Write out exactly the lines from the first line of the records below through the line that contains "What do you see at coordinates (512, 1290)", and stop there.

▸ **Recorded data**:
* * *

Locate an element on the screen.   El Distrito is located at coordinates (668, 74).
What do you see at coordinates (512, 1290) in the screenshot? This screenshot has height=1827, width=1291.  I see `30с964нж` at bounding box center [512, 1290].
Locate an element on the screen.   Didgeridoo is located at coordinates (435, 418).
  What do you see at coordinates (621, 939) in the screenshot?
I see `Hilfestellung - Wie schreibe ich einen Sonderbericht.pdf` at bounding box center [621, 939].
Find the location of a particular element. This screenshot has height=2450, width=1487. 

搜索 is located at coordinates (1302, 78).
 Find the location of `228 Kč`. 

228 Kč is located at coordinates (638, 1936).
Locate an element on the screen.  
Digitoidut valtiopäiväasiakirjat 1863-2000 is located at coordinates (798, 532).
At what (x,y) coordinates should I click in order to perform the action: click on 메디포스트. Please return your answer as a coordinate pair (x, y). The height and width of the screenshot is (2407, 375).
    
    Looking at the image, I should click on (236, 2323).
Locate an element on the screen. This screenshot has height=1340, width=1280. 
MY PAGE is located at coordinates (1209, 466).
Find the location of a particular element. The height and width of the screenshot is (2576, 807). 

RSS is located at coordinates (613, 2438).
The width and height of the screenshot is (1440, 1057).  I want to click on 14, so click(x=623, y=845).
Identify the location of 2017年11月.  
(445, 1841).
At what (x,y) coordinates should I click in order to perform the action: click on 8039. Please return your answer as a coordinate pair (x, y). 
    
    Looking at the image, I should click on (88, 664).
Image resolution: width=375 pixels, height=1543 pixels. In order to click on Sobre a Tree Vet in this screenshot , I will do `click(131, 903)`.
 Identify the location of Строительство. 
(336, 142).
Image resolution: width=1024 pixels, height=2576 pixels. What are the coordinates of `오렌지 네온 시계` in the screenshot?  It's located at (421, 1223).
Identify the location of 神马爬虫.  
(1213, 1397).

* * *

▸ **Result for this task**:
Locate an element on the screen.   El Distrito is located at coordinates (668, 74).
What do you see at coordinates (512, 1290) in the screenshot? This screenshot has height=1827, width=1291.  I see `30с964нж` at bounding box center [512, 1290].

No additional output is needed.